To address such issues, AutoScheduler.AI has developed a cloud-based intelligent warehouse orchestration platform that integrates with existing WMS, ERP, and even yard management systems to provide dynamic dock scheduling, proactive cross-docking, and prescriptive analytics that balance inventory flow and drive labor efficiencies. “Our goal is to be the brain of the warehouse,” says AutoScheduler.AI CEO and co-founder Keith Moore.
The work started as a project with Procter &Gamble (P&G). P&G operates one main plant in Ohio that uses seven nearby satellite warehouses for storage. Across this campus, the project noted more than 250 outbound full-vehicle shipments per day and, of those, 85% were drop and hook, and 15% were live load. These operations require manual efforts that are completed based on who is scheduled and the need for the day. But volatility in the production schedule and volume made it difficult to plan, resulting in an inefficient operation.
Using the AutoScheduler.AI technology, P&G doubled shipments from the plant directly to customers without increasing inventory, reduced shuttle moves involving outside warehouses by nearly 50%, reduced workforce planning from eight hours to 20 minutes per day.
That experience prompted Moore to turn this into a scalable system for any warehouse or distribution center operation to provide analytics that describe what is happening, predict what will happen, and prescribe an optimal plan based on that information.
Every few minutes, AutoScheduler looks at the current situation and then runs “what-if” scenarios based on inventory and constraints to maximize flow through the building. “We pull information from the WMS and other systems, run the optimization, and push it back into the execution system.

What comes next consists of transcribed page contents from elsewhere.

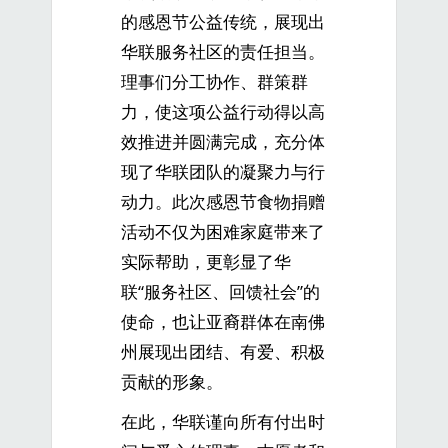
的感恩节公益传统，展现出
华联服务社区的责任担当。
理事们分工协作、群策群
力，使这项公益行动得以高
效推进并圆满完成，充分体
现了华联团队的凝聚力与行
动力。此次感恩节食物捐赠
活动不仅为困难家庭带来了
实际帮助，更彰显了华
联“服务社区、回馈社会”的
使命，也让亚裔群体在南佛
州展现出团结、有爱、积极
贡献的形象。
在此，华联谨向所有付出时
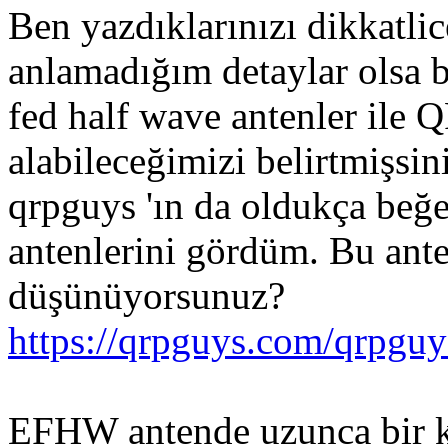
Ben yazdıklarınızı dikkatli
anlamadığım detaylar olsa 
fed half wave antenler ile 
alabileceğimizi belirtmişsin
qrpguys 'ın da oldukça beğ
antenlerini gördüm. Bu ant
düşünüyorsunuz?
https://qrpguys.com/qrpguy
EFHW antende uzunca bir ka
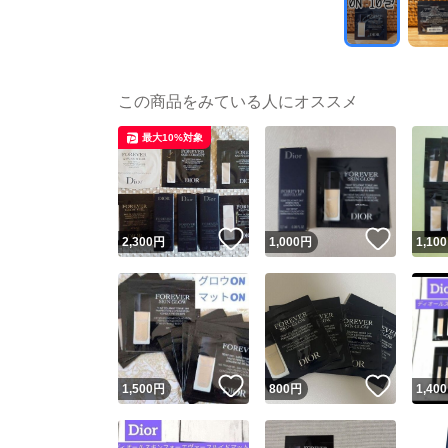
この商品をみている人にオススメ
最大10%対象
いいね！
いいね
2,300
円
1,000
円
1,100
いいね！
いいね
1,500
円
800
円
1,400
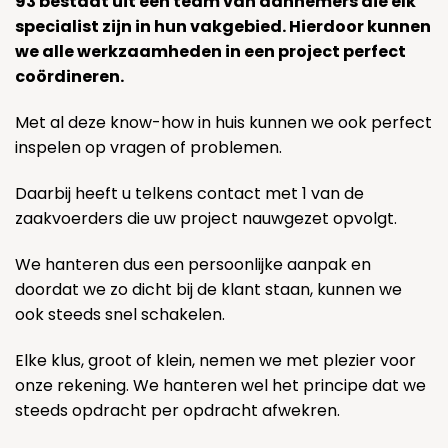
93 bestaat uit een team van aannemers die elk
specialist zijn in hun vakgebied. Hierdoor kunnen
we alle werkzaamheden in een project perfect
coördineren.
Met al deze know-how in huis kunnen we ook perfect
inspelen op vragen of problemen.
Daarbij heeft u telkens contact met 1 van de
zaakvoerders die uw project nauwgezet opvolgt.
We hanteren dus een persoonlijke aanpak en
doordat we zo dicht bij de klant staan, kunnen we
ook steeds snel schakelen.
Elke klus, groot of klein, nemen we met plezier voor
onze rekening. We hanteren wel het principe dat we
steeds opdracht per opdracht afwekren.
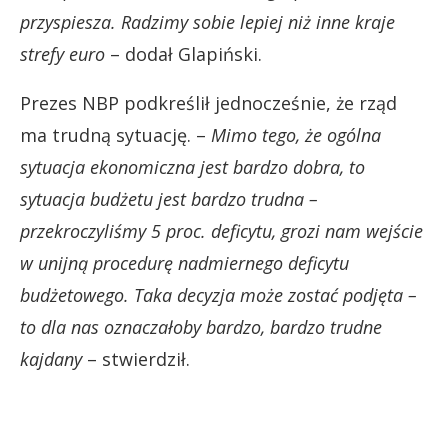
przyspiesza. Radzimy sobie lepiej niż inne kraje
strefy euro
– dodał Glapiński.
Prezes NBP podkreślił jednocześnie, że rząd
ma trudną sytuację. –
Mimo tego, że ogólna
sytuacja ekonomiczna jest bardzo dobra, to
sytuacja budżetu jest bardzo trudna –
przekroczyliśmy 5 proc. deficytu, grozi nam wejście
w unijną procedurę nadmiernego deficytu
budżetowego. Taka decyzja może zostać podjęta –
to dla nas oznaczałoby bardzo, bardzo trudne
kajdany
– stwierdził.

So when someone scans a pallet…our plan flows straight through to the floor, and nobody even knows we exist,” says Moore.
The AutoScheduler technology is exactly the kind of cognitive toolsets that Stephen Laaper, a principal and manufacturing strategy leader at Deloitte Consulting, says is coming to day-to-day warehouse operations.
“Supply chains will continue to be pressed and stretched in various ways for the foreseeable future,” Laaper observes, noting that more actionable information is imperative. “Because of that, the nature of these solutions are becoming increasingly important.”